(Items from a data source)
++++
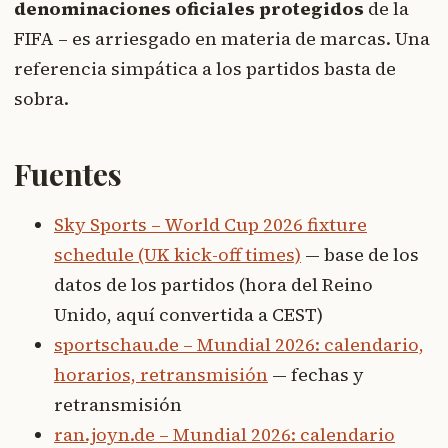
denominaciones oficiales protegidos
de la
FIFA – es arriesgado en materia de marcas. Una
referencia simpática a los partidos basta de
sobra.
Fuentes
Sky Sports – World Cup 2026 fixture
schedule (UK kick-off times)
— base de los
datos de los partidos (hora del Reino
Unido, aquí convertida a CEST)
sportschau.de – Mundial 2026: calendario,
horarios, retransmisión
— fechas y
retransmisión
ran.joyn.de – Mundial 2026: calendario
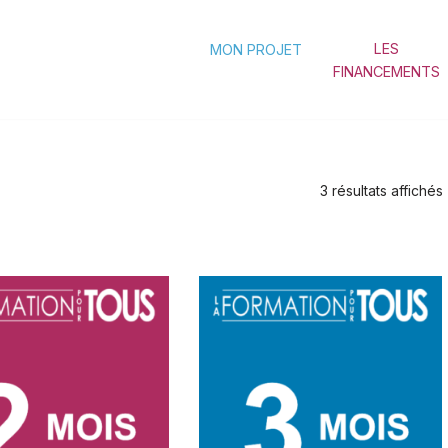
LES
MON PROJET
FINANCEMENTS
3 résultats affichés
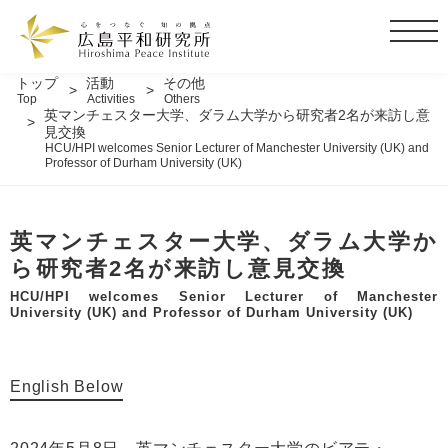
t
o
g
トップ
活動
その他
Top
Activities
Others
g
英マンチェスター大学、ダラム大学から研究者2名が来訪し意
l
見交換
HCU/HPI welcomes Senior Lecturer of Manchester University (UK) and
e
Professor of Durham University (UK)
n
a
v
英マンチェスター大学、ダラム大学か
i
ら研究者2名が来訪し意見交換
g
a
HCU/HPI welcomes Senior Lecturer of Manchester
University (UK) and Professor of Durham University (UK)
t
i
o
English Below
n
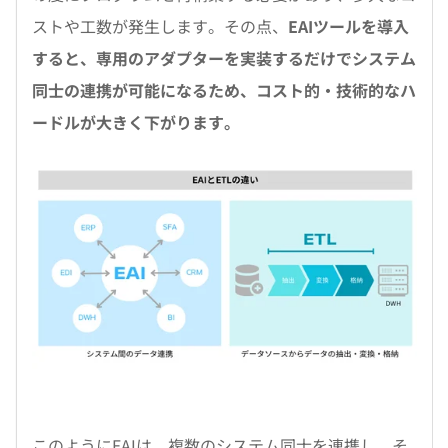
ストや工数が発生します。その点、
EAIツールを導入
すると、専用のアダプターを実装するだけでシステム
同士の連携が可能になるため、コスト的・技術的なハ
ードルが大きく下がります。
このようにEAIは、複数のシステム同士を連携し、そ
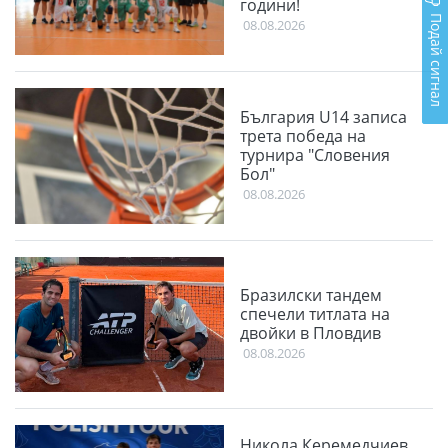
години!
Подай сигнал
08.08.2026
България U14 записа
трета победа на
турнира "Словения
Бол"
08.08.2026
Бразилски тандем
спечели титлата на
двойки в Пловдив
08.08.2026
Никола Керемедчиев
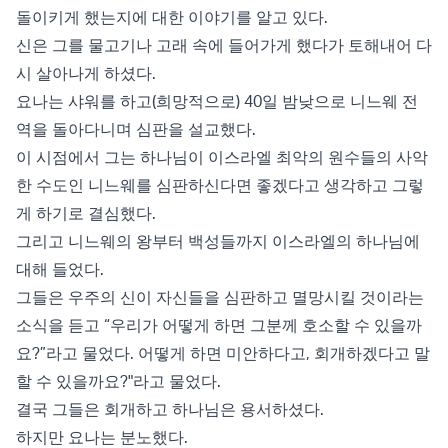
돌이키게 했는지에 대한 이야기를 알고 있다.
신은 그를 물고기나 고래 속에 들어가게 했다가 토해내어 다
시 살아나게 하셨다.
요나는 샤워를 하고(희망적으로) 40일 밤낮으로 니느웨 전
역을 돌아다니며 심판을 설교했다.
이 시점에서 그는 하나님이 이스라엘 최악의 원수들의 사악
한 수도인 니느웨를 심판하신다면 좋겠다고 생각하고 그렇
게 하기로 결심했다.
그리고 니느웨의 왕부터 백성들까지 이스라엘의 하나님에
대해 들었다.
그들은 우주의 신이 자신들을 심판하고 멸망시킬 것이라는
소식을 듣고 “우리가 어떻게 하면 그분께 호소할 수 있을까
요?”라고 물었다. 어떻게 하면 미안하다고, 회개하겠다고 말
할 수 있을까요?"라고 물었다.
결국 그들은 회개하고 하나님은 용서하셨다.
하지만 요나는 분노했다.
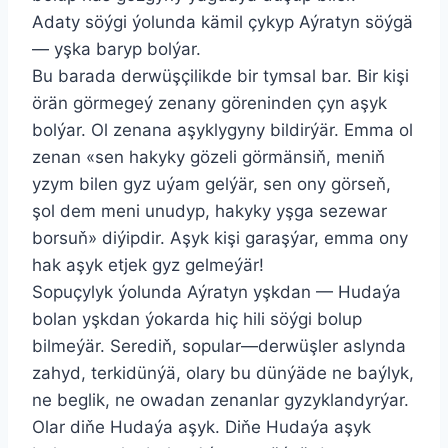
Adaty söýgi ýolunda kämil çykyp Aýratyn söýgä
— yşka baryp bolýar.
Bu barada derwüşçilikde bir tymsal bar. Bir kişi
örän görmegeý zenany göreninden çyn aşyk
bolýar. Ol zenana aşyklygyny bildirýär. Emma ol
zenan «sen hakyky gözeli görmänsiň, meniň
yzym bilen gyz uýam gelýär, sen ony görseň,
şol dem meni unudyp, hakyky yşga sezewar
borsuň» diýipdir. Aşyk kişi garaşýar, emma ony
hak aşyk etjek gyz gelmeýär!
Sopuçylyk ýolunda Aýratyn yşkdan — Hudaýa
bolan yşkdan ýokarda hiç hili söýgi bolup
bilmeýär. Serediň, sopular—derwüşler aslynda
zahyd, terkidünýä, olary bu dünýäde ne baýlyk,
ne beglik, ne owadan zenanlar gyzyklandyrýar.
Olar diňe Hudaýa aşyk. Diňe Hudaýa aşyk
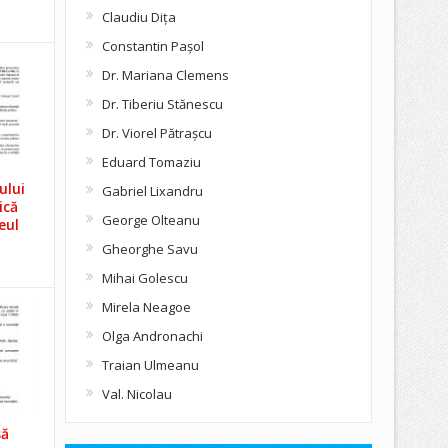
Claudiu Diţa
Constantin Pașol
Dr. Mariana Clemens
Dr. Tiberiu Stănescu
Dr. Viorel Pătraşcu
Eduard Tomaziu
ului
Gabriel Lixandru
ică
George Olteanu
eul
Gheorghe Savu
Mihai Golescu
Mirela Neagoe
Olga Andronachi
Traian Ulmeanu
Val. Nicolau
să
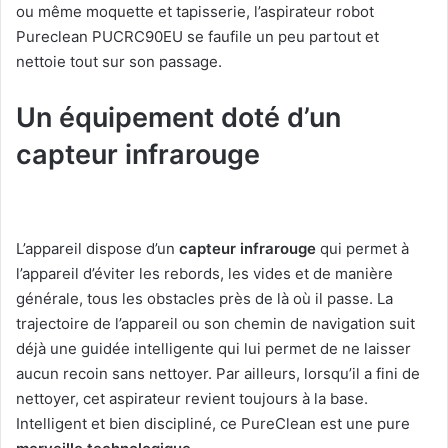
ou même moquette et tapisserie, l’aspirateur robot
Pureclean PUCRC90EU se faufile un peu partout et
nettoie tout sur son passage.
Un équipement doté d’un
capteur infrarouge
L’appareil dispose d’un
capteur infrarouge
qui permet à
l’appareil d’éviter les rebords, les vides et de manière
générale, tous les obstacles près de là où il passe. La
trajectoire de l’appareil ou son chemin de navigation suit
déjà une guidée intelligente qui lui permet de ne laisser
aucun recoin sans nettoyer. Par ailleurs, lorsqu’il a fini de
nettoyer, cet aspirateur revient toujours à la base.
Intelligent et bien discipliné, ce PureClean est une pure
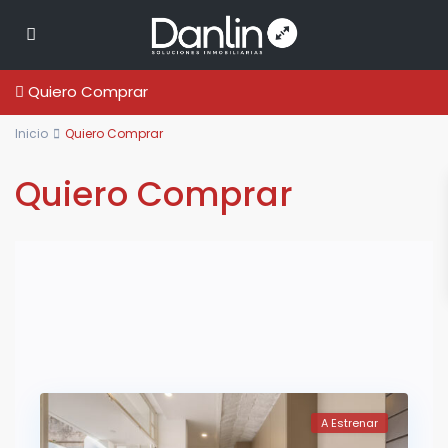
Quiero Comprar
Inicio
Quiero Comprar
Quiero Comprar
A Estrenar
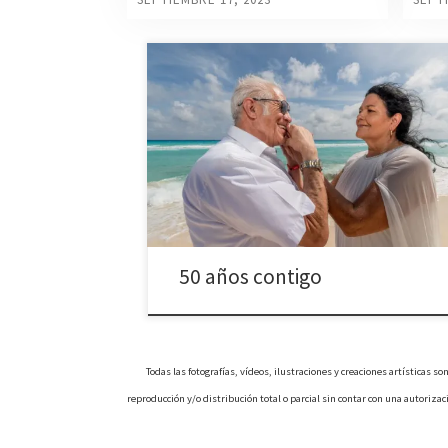
Sus hijos los enviaron de luna de miel a Cancún,
Silviano y Amparo llegaron al Caribe para celebra
su amor y festejar juntos sus bodas de oro. Enero
2023 – Cancún, Quintana Roo. Todas las
fotografías, vídeos, ilustraciones y creaciones
artísticas son obra autora de Casa Productora Ich
Peek´® así […]
50 años contigo
Todas las fotografías, vídeos, ilustraciones y creaciones artísticas
reproducción y/o distribución total o parcial sin contar con una autoriza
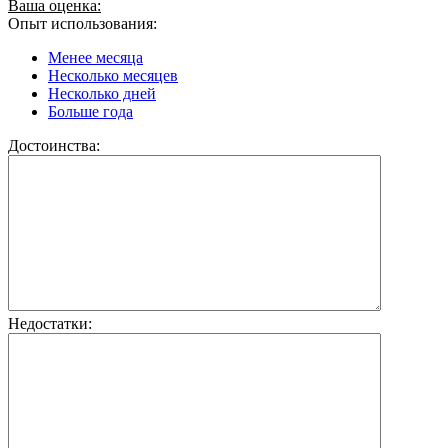
Ваша оценка:
Опыт использования:
Менее месяца
Несколько месяцев
Несколько дней
Больше года
Достоинства:
Недостатки:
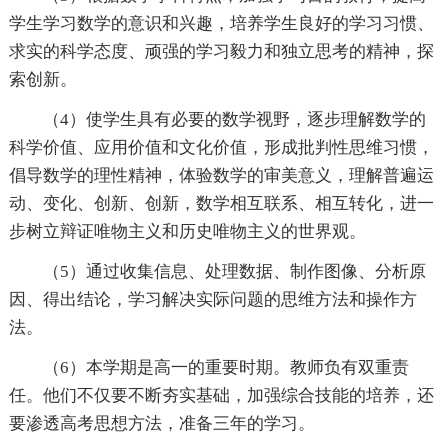
学生学习数学的意识和兴趣，培养学生良好的学习习惯、
求实的科学态度、顽强的学习毅力和独立思考的精神，探
索创新。
（4）使学生具有必要的数学视野，逐步理解数学的
科学价值、应用价值和文化价值，形成批判性思维习惯，
倡导数学的理性精神，体验数学的审美意义，理解普遍运
动、变化、创新、创新，数学相互联系、相互转化，进一
步树立辩证唯物主义和历史唯物主义的世界观。
（5）通过收集信息、处理数据、制作图像、分析原
因、得出结论，学习解决实际问题的思维方法和操作方
法。
（6）本学期是高一的重要时期。教师负有双重责
任。他们不仅要不断夯实基础，加强综合技能的培养，还
要渗透高考思想方法，准备三年的学习。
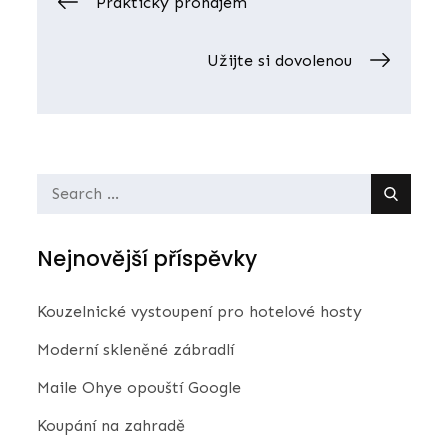
Navigace
Praktický pronájem
pro
Užijte si dovolenou
příspěvek
Search
for:
Nejnovější příspěvky
Kouzelnické vystoupení pro hotelové hosty
Moderní skleněné zábradlí
Maile Ohye opouští Google
Koupání na zahradě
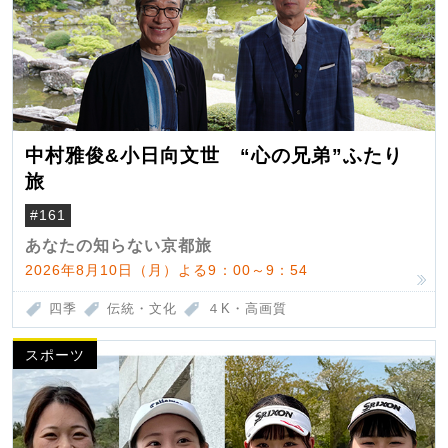
中村雅俊&小日向文世 “心の兄弟”ふたり
旅
#161
あなたの知らない京都旅
2026年8月10日（月）よる9：00～9：54
四季
伝統・文化
４K・高画質
スポーツ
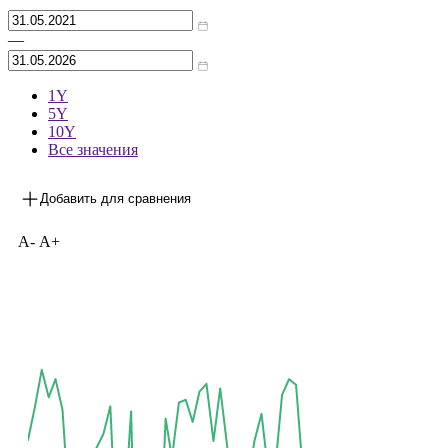
Архив
—
1Y
5Y
10Y
Все значения
Добавить для сравнения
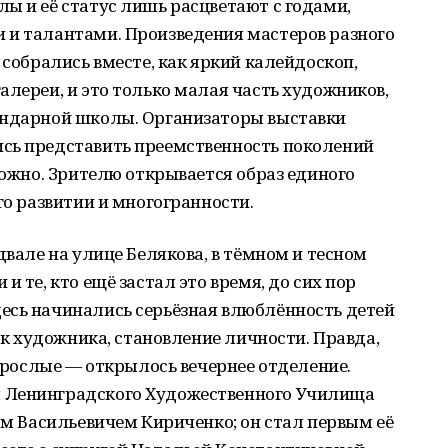
ы и её статус лишь расцветают с годами,
 и талантами. Произведения мастеров разного
 собрались вместе, как яркий калейдоскоп,
алереи, и это только малая часть художников,
ендарной школы. Организаторы выставки
сь представить преемственность поколений
можно. Зрителю открывается образ единого
го развитии и многогранности.
двале на улице Белякова, в тёмном и тесном
и те, кто ещё застал это время, до сих пор
есь начинались серьёзная влюблённость детей
как художника, становление личности. Правда,
взрослые — открылось вечернее отделение.
 Ленинградского Художественного Училища
ром Васильевичем Кириченко; он стал первым её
++++
* WHAT YOU HAVE TO DO: Scan the preceding records line by line, and state how many lines contain "bolýar". Nothing else belongs in the answer.

* YOUR RESPONSE: 2